This is the world we know best, the world of madness
Kruimel

Golden Member

Ja maar dan zou een 2pF variatie op de 98pF niet heel veel effect hebben was mijn redenering. Alleen als je een praktisch verliesvrije kring hebt zal de gevoeligheid voor frequentievariaties zo hoog zijn dacht ik (maar ik ben niet echt in de RF kant van zaken aan de slag). Enfin, dit zal ook niet een huis-tuin-en-keuken LC-tank zijn op een 12-laags...

Op 8 februari 2019 17:36:15 schreef Kruimel:
... buitenlagen .... Daar zou je ook underetch verwachten, maar misschien zijn er andere productietechnieken gebruikt, lastig te zeggen, ik zou niet weten welke in elk geval.
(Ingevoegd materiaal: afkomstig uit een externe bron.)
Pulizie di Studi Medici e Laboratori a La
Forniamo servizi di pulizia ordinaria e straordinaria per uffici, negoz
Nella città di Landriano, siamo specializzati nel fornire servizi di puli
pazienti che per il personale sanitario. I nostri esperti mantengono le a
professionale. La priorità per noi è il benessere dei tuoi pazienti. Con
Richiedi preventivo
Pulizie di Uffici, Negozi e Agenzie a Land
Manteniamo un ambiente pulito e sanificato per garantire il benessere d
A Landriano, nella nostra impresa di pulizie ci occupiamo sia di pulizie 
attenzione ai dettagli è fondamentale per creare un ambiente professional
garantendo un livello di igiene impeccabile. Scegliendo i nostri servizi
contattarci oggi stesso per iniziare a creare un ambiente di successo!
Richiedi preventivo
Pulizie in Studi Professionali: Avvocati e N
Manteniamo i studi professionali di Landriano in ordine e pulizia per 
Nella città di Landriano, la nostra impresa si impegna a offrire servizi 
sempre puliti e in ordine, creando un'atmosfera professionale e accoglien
Volgens mij is de techniek dat ze met een 1 micron koperlaagje beginnen. Dan wordt er 36.5 micron aan koper toegevoegd, daar waar de sporen moeten. Vervolgens wordt er snel 1.5 micron aan koper weggeetst, over het hele oppervlak. Je houdt dan 35 micron over waar je koper wilde en niets waar het niet moest. Hier wordt dus maar 1.5 micron "geetst", dus de onderetsing zal orde-van-grootte 1.5 micron zijn. Veel minder dus.

four NANDS do make a NOR . Kijk ook eens in onze shop: http://www.bitwizard.nl/shop/
fatbeard

Honourable Member

Ik heb op zowel de binnen- als buitenlagen 35µ koper gespecificeerd. De breedtes heb ik zowel in de door mij gegenereerde Gerbers als in de door de fabrikant opgestuurde Gerbers nagemeten.
Als die +20 micron een productie-requirement is had een heads-up van de fabrikant wel zo fijn geweest...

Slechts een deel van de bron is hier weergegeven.